Katalońska policja ewakuowała we wtorek wieczorem okolice bazyliki Sagrada Familia w Barcelonie. Powodem była podejrzana furgonetka. Około 21.30 poinformowano jednak, że był to fałszywy alarm.
Jak podały hiszpańskie media, jednostki katalońskiej policji Mossos d'Esquadra pojawiły się na miejscu około godziny 20:15. Znajdującym się w pobliżu osobom, w większości turystom, funkcjonariusze nakazali ewakuację.
Podejrzana furgonetka
Na Twitterze policja poinformowała, że powodem operacji jest podejrzana furgonetka. Na miejsce wysłano brygadę antyterrorystów. Służby bezpieczeństwa przeszukiwały również kosze na śmieci w pobliżu bazyliki.

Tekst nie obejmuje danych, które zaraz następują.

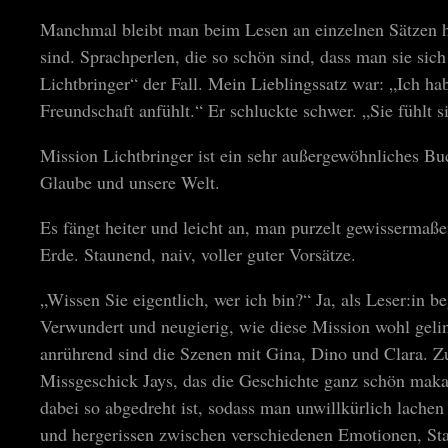
Manchmal bleibt man beim Lesen an einzelnen Sätzen h
sind. Sprachperlen, die so schön sind, dass man sie sic
Lichtbringer“ der Fall. Mein Lieblingssatz war: „Ich ha
Freundschaft anfühlt.“ Er schluckte schwer. „Sie fühlt
Mission Lichtbringer ist ein sehr außergewöhnliches Bu
Glaube und unsere Welt.
Es fängt heiter und leicht an, man purzelt gewissermaße
Erde. Staunend, naiv, voller guter Vorsätze.
„Wissen Sie eigentlich, wer ich bin?“ Ja, als Leser:in b
Verwundert und neugierig, wie diese Mission wohl gel
anrührend sind die Szenen mit Gina, Dino und Clara. Z
Missgeschick Jays, das die Geschichte ganz schön maka
dabei so abgedreht ist, sodass man unwillkürlich lachen
und hergerissen zwischen verschiedenen Emotionen, St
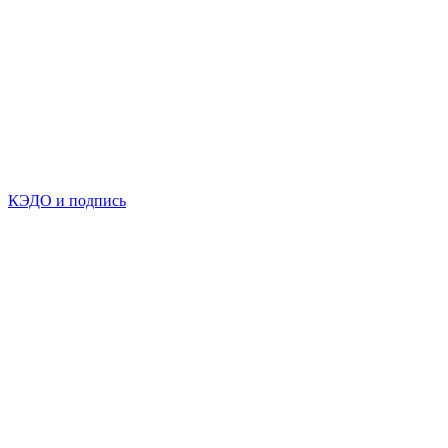
КЭДО и подпись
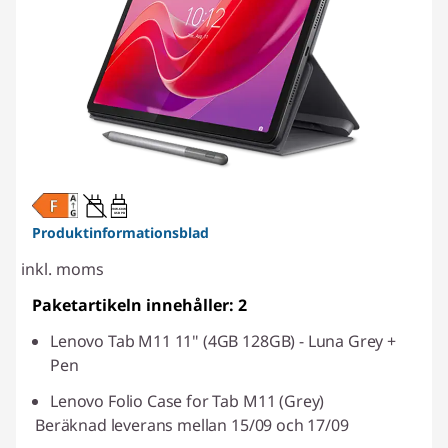
20W-60W
USB PD
Produktinformationsblad
inkl. moms
Paketartikeln innehåller: 2
Lenovo Tab M11 11" (4GB 128GB) - Luna Grey +
Pen
Lenovo Folio Case for Tab M11 (Grey)
Beräknad leverans mellan 15/09 och 17/09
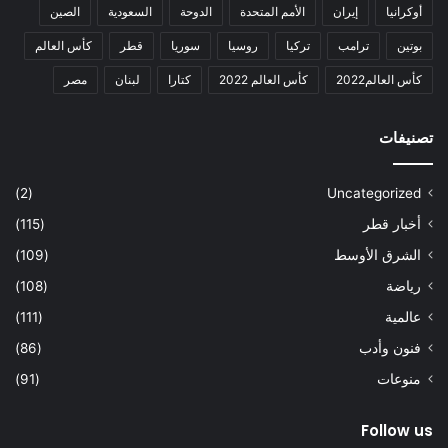
أوكرانيا
إيران
الأمم المتحدة
الدوحة
السعودية
الصين
بوتين
ترامب
تركيا
روسيا
سوريا
قطر
كأس العالم
كأس العالم2022
كأس العالم 2022
كتارا
لبنان
مصر
تصنيفات
(2)
Uncategorized
أخبار قطر
(115)
الشرق الأوسط
(109)
رياضة
(108)
عالمية
(111)
فنون وأدب
(86)
منوعات
(91)
Follow us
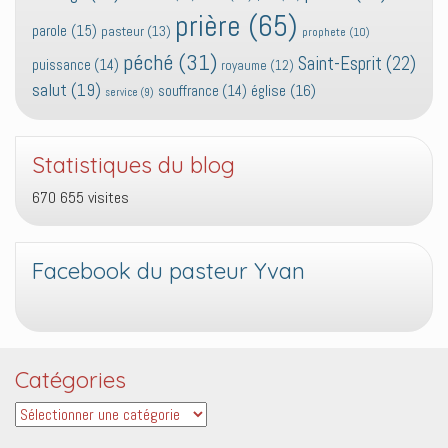
prière
(65)
parole
(15)
pasteur
(13)
prophete
(10)
péché
(31)
Saint-Esprit
(22)
puissance
(14)
royaume
(12)
salut
(19)
église
(16)
souffrance
(14)
service
(9)
Statistiques du blog
670 655 visites
Facebook du pasteur Yvan
Catégories
Catégories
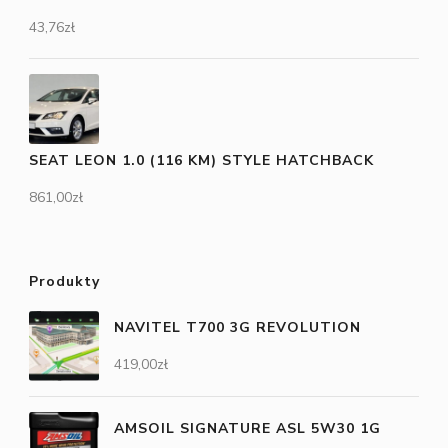
43,76
zł
SEAT LEON 1.0 (116 KM) STYLE HATCHBACK
861,00
zł
Produkty
NAVITEL T700 3G REVOLUTION
419,00
zł
AMSOIL SIGNATURE ASL 5W30 1G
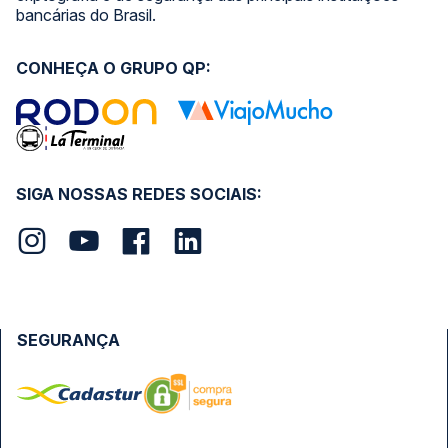
bancárias do Brasil.
CONHEÇA O GRUPO QP:
SIGA NOSSAS REDES SOCIAIS:
SEGURANÇA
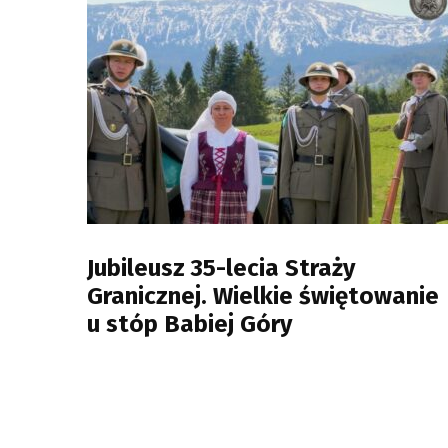
Jubileusz 35-lecia Straży
Granicznej. Wielkie świętowanie
u stóp Babiej Góry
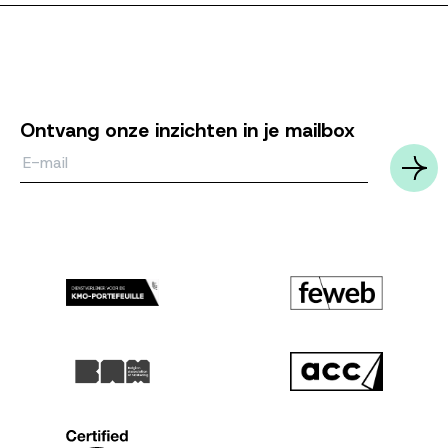
Ontvang onze inzichten in je mailbox
Email*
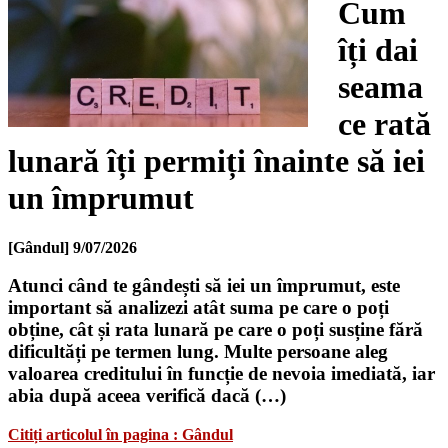
Cum
îți dai
seama
ce rată
lunară îți permiți înainte să iei
un împrumut
[Gândul]
9/07/2026
Atunci când te gândești să iei un împrumut, este
important să analizezi atât suma pe care o poți
obține, cât și rata lunară pe care o poți susține fără
dificultăți pe termen lung. Multe persoane aleg
valoarea creditului în funcție de nevoia imediată, iar
abia după aceea verifică dacă (…)
Citiți articolul în pagina : Gândul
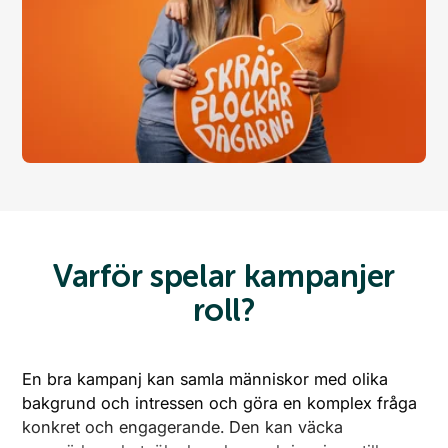
Webshop
Varför spelar kampanjer
roll?
En bra kampanj kan samla människor med olika
bakgrund och intressen och göra en komplex fråga
konkret och engagerande. Den kan väcka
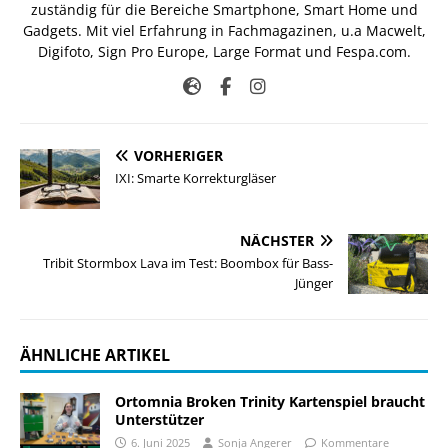
zuständig für die Bereiche Smartphone, Smart Home und
Gadgets. Mit viel Erfahrung in Fachmagazinen, u.a Macwelt,
Digifoto, Sign Pro Europe, Large Format und Fespa.com.
VORHERIGER
IXI: Smarte Korrekturgläser
NÄCHSTER
Tribit Stormbox Lava im Test: Boombox für Bass-
Jünger
ÄHNLICHE ARTIKEL
Ortomnia Broken Trinity Kartenspiel braucht
Unterstützer
6. Juni 2025
Sonja Angerer
Kommentare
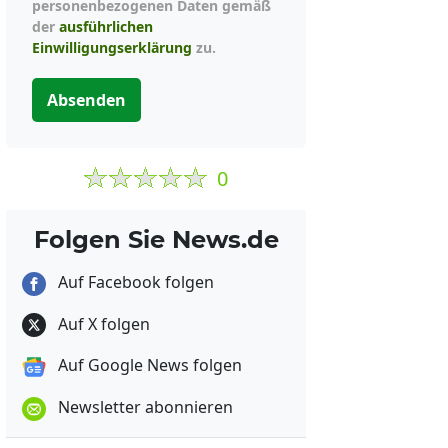
personenbezogenen Daten gemäß
der
ausführlichen
Einwilligungserklärung
zu.
Absenden
0
Folgen Sie News.de
Auf Facebook folgen
Auf X folgen
Auf Google News folgen
Newsletter abonnieren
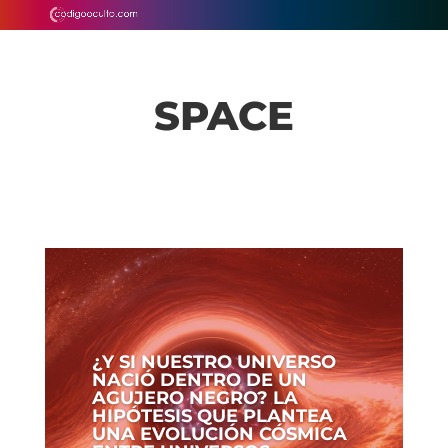
SPACE
¿Y SI NUESTRO UNIVERSO
NACIÓ DENTRO DE UN
AGUJERO NEGRO? LA
HIPÓTESIS QUE PLANTEA
UNA EVOLUCIÓN CÓSMICA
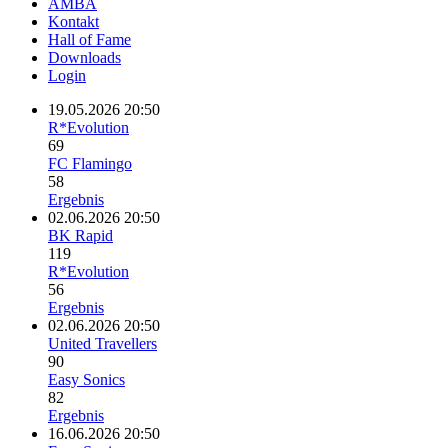
AMBA
Kontakt
Hall of Fame
Downloads
Login
19.05.2026 20:50
R*Evolution
69
FC Flamingo
58
Ergebnis
02.06.2026 20:50
BK Rapid
119
R*Evolution
56
Ergebnis
02.06.2026 20:50
United Travellers
90
Easy Sonics
82
Ergebnis
16.06.2026 20:50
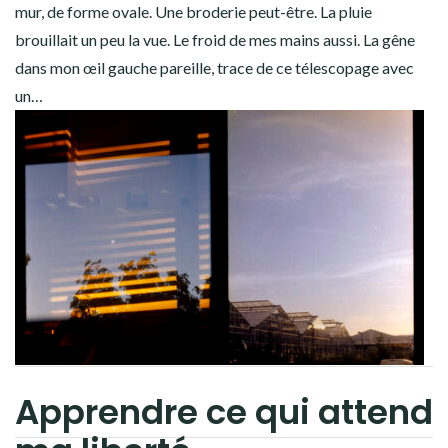
mur, de forme ovale. Une broderie peut-être. La pluie
brouillait un peu la vue. Le froid de mes mains aussi. La gêne
dans mon œil gauche pareille, trace de ce télescopage avec
un…
Apprendre ce qui attend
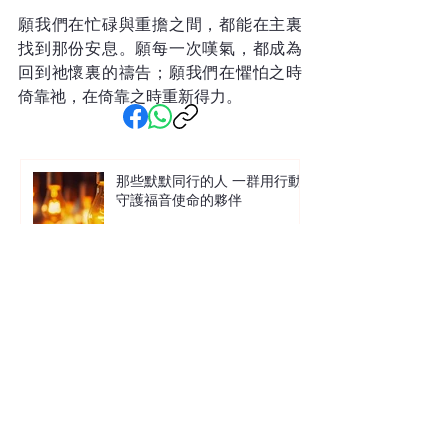
願我們在忙碌與重擔之間，都能在主裏
找到那份安息。願每一次嘆氣，都成為
回到祂懷裏的禱告；願我們在懼怕之時
倚靠祂，在倚靠之時重新得力。
那些默默同行的人 一群用行動
守護福音使命的夥伴
讓沙粒與生命共鳴 中信X馬穎章
沙畫見證分享會
萬事萬物總有定時 在混沌現實
中尋找上帝的秩序 Terence 袁國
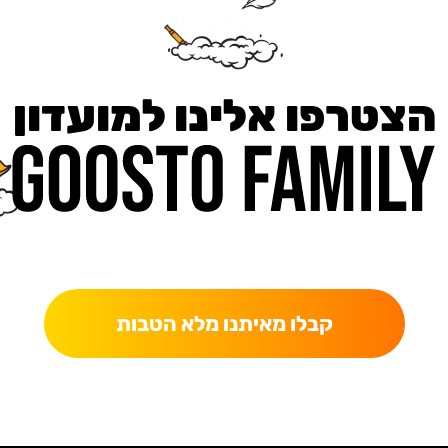
הצטרפו אלינו למועדון
כאן מקבלים יותר — הטבות, עדכונים והפתעות בלעדיות.
קבלו מאיתנו מלא הטבות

Policja apelowała, by nie kierować się w rejon bazyliki.
Około godziny 21.30 poinformowano, że chodziło o fałszywy alarm.
Finalizadas comprobaciones en Sagrada Família. Se trata d 1 falsa alarma / It is a false alarm. Situation has normalized in Sagrada Família
— Mossos (@mossos) September 12, 2017
Strach przed terroryzmem
W sierpniu w zamachach w Barcelonie i nadmorskiej miejscowości Cambrils, położonej około 100 km na południowy zachód od stolicy Katalonii, zginęło łącznie 16 osób, a ponad 120 zostało rannych. W Barcelonie kierowca furgonetki wjechał w tłum na promenadzie Las Ramblas.
W zamachach ucierpieli obywatele 30 krajów. Zginęło także ośmiu członków komórki terrorystycznej, która stała za atakami. Sześciu z nich zostało zastrzelonych przez policję.
W Hiszpanii obowiązuje czwarty stopień zagrożenia terrorystycznego w pięciopunktowej skali.